I don't know which is worse, but I do firmly believe that each sums up the speaker in a nutshell.

Pro-Drunk Driving?

Wow, I got linked to from a pro-DUI site, run by a law firm in California. While I believe everyone is entitled to a zealous defense, these guys are a bit over the top.

I interned with the ISU Dept. of Public Safety for a semester while I was in college (got a minor in Criminal Justice) and I can tell you that none of the people we hauled in for OWI/DUI offenses should have been anywhere near the wheel of a car, nor outside the confines of their own home for that matter. I saw a football player take a van, drive up the wrong side of Lincoln Way (the main drag of Ames), realize that he was driving in to two lanes of oncoming traffic, bounce back across the median, blow a tire off the rim, sideswipe a tree, shatter the window in the van, and continue driving down Lincoln Way with sparks shooting from the rim running against the asphalt. We navigated traffic and got him stopped a block later, before he killed someone, and fortunately he was pretty docile, as he had a hundred pounds on the officer I was with, and I, combined. We took him in custody, and had his damaged van impounded. He refused a breathalyzer test, which led to an automatic loss of his driver's license for six months.

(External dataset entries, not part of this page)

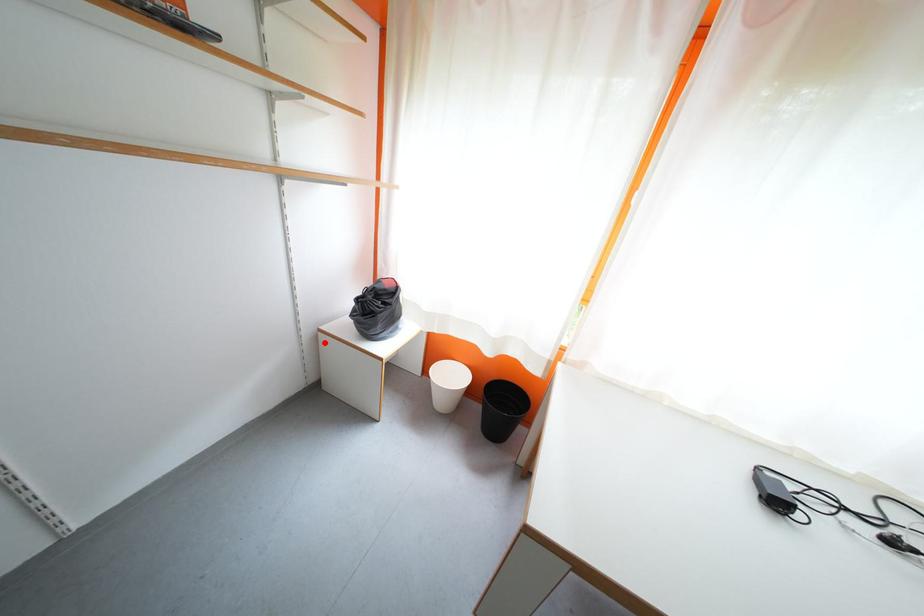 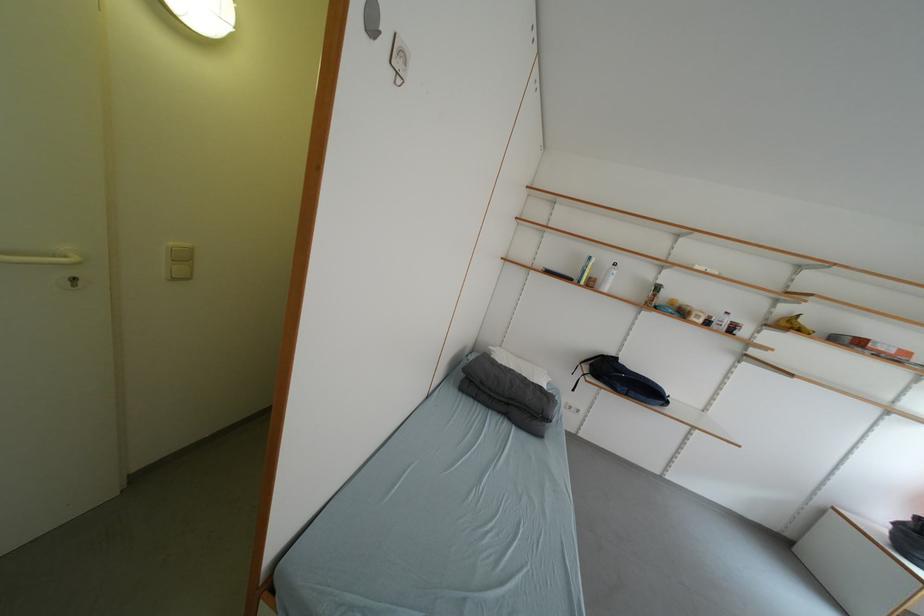 Question: I am providing you with two images of the same scene from different viewpoints. A red point is marked on the first image. Can you still see the location of the red point in image 2?

Choices:
 (A) Yes
 (B) No

Answer: (A) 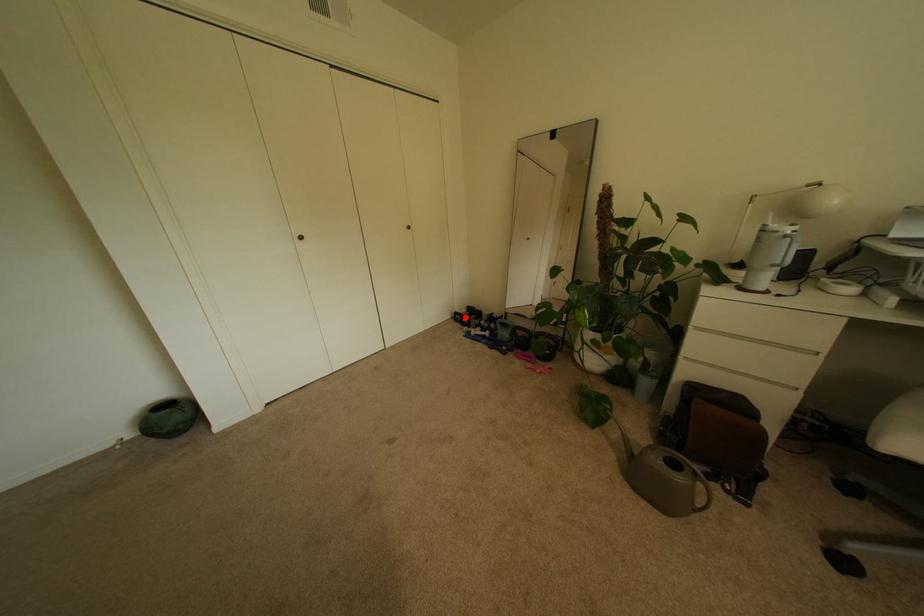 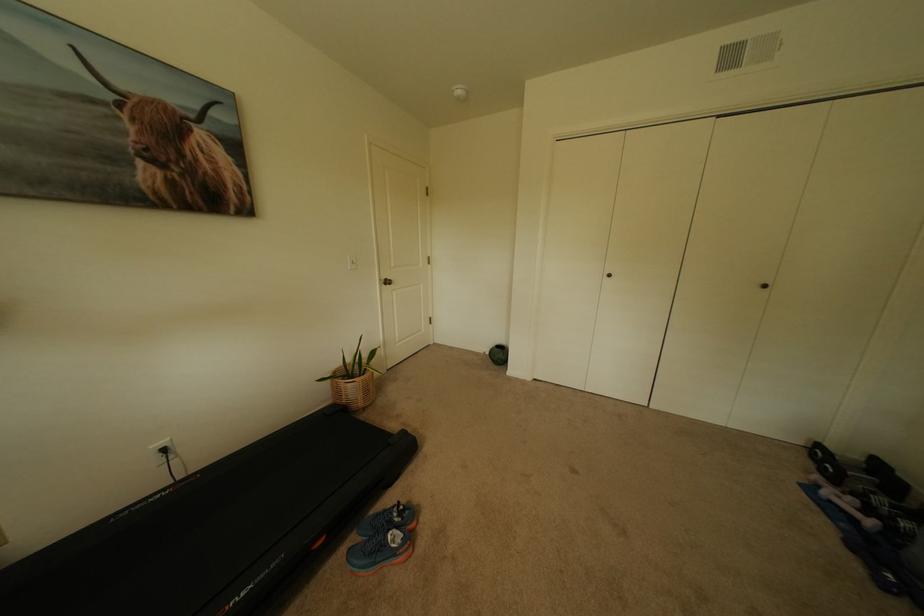 The point at the highlighted location is marked in the first image. Where is the corresponding point in the second image?

(827, 452) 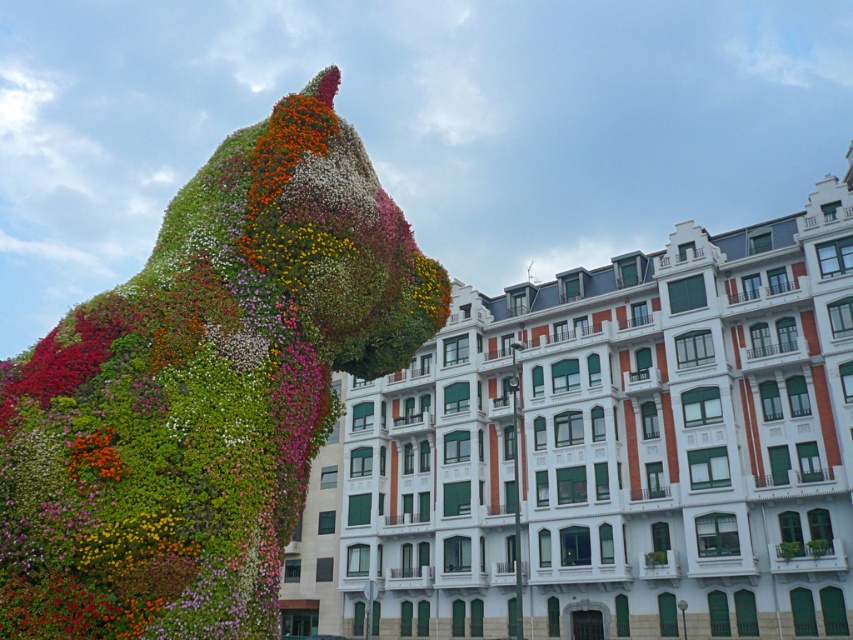 Question: Can you confirm if white stone building at center is thinner than fluffy floral sculpture at upper left?

Choices:
 (A) yes
 (B) no

Answer: (B)

Question: Does white stone building at center appear under fluffy floral sculpture at upper left?

Choices:
 (A) yes
 (B) no

Answer: (A)

Question: Which of the following is the farthest from the observer?

Choices:
 (A) (196, 604)
 (B) (848, 392)

Answer: (B)

Question: Does white stone building at center have a lesser width compared to fluffy floral sculpture at upper left?

Choices:
 (A) yes
 (B) no

Answer: (B)

Question: Which point appears closest to the camera in this image?

Choices:
 (A) (126, 404)
 (B) (556, 316)

Answer: (A) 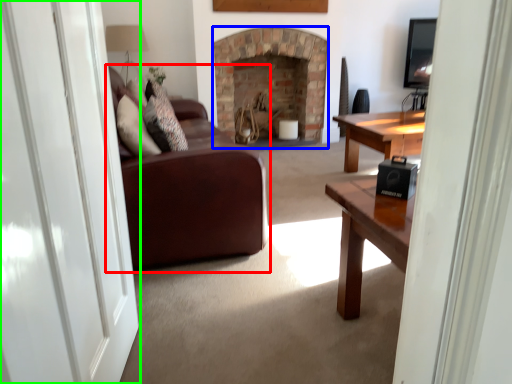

Now, I'm not a doctor, but I can tell you that there's no way that guy should have been in control of a motor vehicle in the state he was in, and the same applies to ever single OWI that I was present for that semester. These weren't people who had a couple glasses of wine with dinner, they weren't unlucky, and they certainly weren't innocent. Most of them did blow in the breathalyzers, and none of them were even close to the legal limit. These people weren't being brought in on technicalities, they were a grave danger to everyone else on the road.

Elementary, my dear Watson

I'm going to help out the Marietta, Georgia police with this one:

Police said Hutcherson and Brohm -- friends since high school -- were drinking at a bar Saturday night and left after Brohm said he felt sick.

Brohm, 23, apparently was leaning out of the window when Hutcherson hit the support wire about a mile and a half from the bar, but police did not know why.

By using my powers of deduction, I'm going to guess that Brohm thought he was going to throw up, and that's why he was leaning out the window, minutes after leaving a bar where he complained he felt sick, but hey, what do I know?